Stored items
◆ ◆ ◆
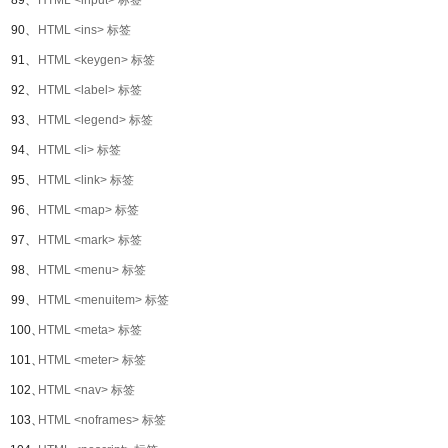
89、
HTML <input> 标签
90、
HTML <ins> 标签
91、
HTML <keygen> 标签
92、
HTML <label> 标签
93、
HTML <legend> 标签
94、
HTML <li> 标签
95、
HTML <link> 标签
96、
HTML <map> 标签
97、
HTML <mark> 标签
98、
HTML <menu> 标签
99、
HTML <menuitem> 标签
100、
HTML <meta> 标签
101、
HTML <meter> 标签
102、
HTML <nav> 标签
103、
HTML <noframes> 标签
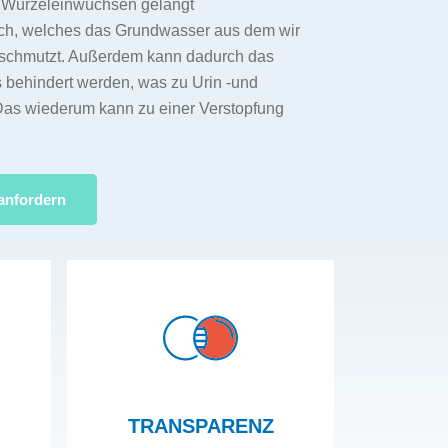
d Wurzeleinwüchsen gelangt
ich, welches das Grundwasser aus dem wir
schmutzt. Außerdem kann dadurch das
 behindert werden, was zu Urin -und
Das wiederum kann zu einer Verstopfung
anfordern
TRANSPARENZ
◆ ◆ ◆
▶ _Work instructions_: Scan the entries and show every line in which the word "kann" is found.

▶ _Output for this task_:
schmutzt. Außerdem kann dadurch das
Das wiederum kann zu einer Verstopfung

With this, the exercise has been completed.